Regular BatchNorm triggers buffer broadcast?

Are regular BatchNorm buffers (running_mean, running_var I guess) also broadcast and synchronized during forward pass when using DistributedDataParallel?

I thought that only SyncBatchNorm does this.

Also, will this broadcast/sync also happen in eval mode? (for SyncBatchNorm)

How is it controlled which buffers are synchronized and which are not?

Hi @vadimkantorov I think only SyncBatchNorm will broadcast and sync when using DDP, but they are syncing mean/invstd/count across GPUs instead of syncing buffers, the buffers maintained locally and updated locally. You can refer to the detailed implementaion in pytorch/_functions.py at 251686fc4cb1962944ed99c938df2d54f3d62e46 · pytorch/pytorch · GitHub

For SyncBatchNormed, broadcast/sync will not happen in eval mode, only in train mode.
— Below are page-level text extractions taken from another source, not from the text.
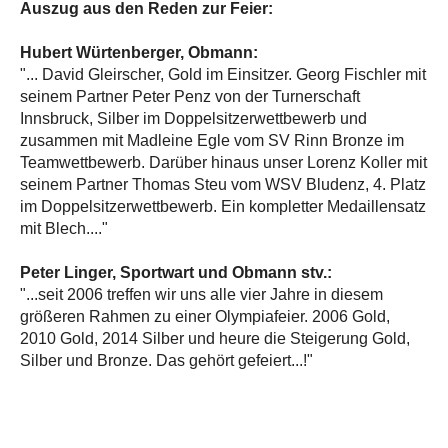
Auszug aus den Reden zur Feier:
Hubert Würtenberger, Obmann:
"... David Gleirscher, Gold im Einsitzer. Georg Fischler mit
seinem Partner Peter Penz von der Turnerschaft
Innsbruck, Silber im Doppelsitzerwettbewerb und
zusammen mit Madleine Egle vom SV Rinn Bronze im
Teamwettbewerb. Darüber hinaus unser Lorenz Koller mit
seinem Partner Thomas Steu vom WSV Bludenz, 4. Platz
im Doppelsitzerwettbewerb. Ein kompletter Medaillensatz
mit Blech...."
Peter Linger, Sportwart und Obmann stv.:
"...seit 2006 treffen wir uns alle vier Jahre in diesem
größeren Rahmen zu einer Olympiafeier. 2006 Gold,
2010 Gold, 2014 Silber und heure die Steigerung Gold,
Silber und Bronze. Das gehört gefeiert...!"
I’m asking because we had this problem recently when a model without SyncBatchNorm was getting deadlocked during boradcasting of buffers.

The reason of the deadlock was different: Checkpointing may cause the NCCL error · Issue #1166 · speechbrain/speechbrain · GitHub, but it was still strange that it still went into the code path of broadcasting the buffers. In debugging the buffers were the stats of regular BatchNorm1d.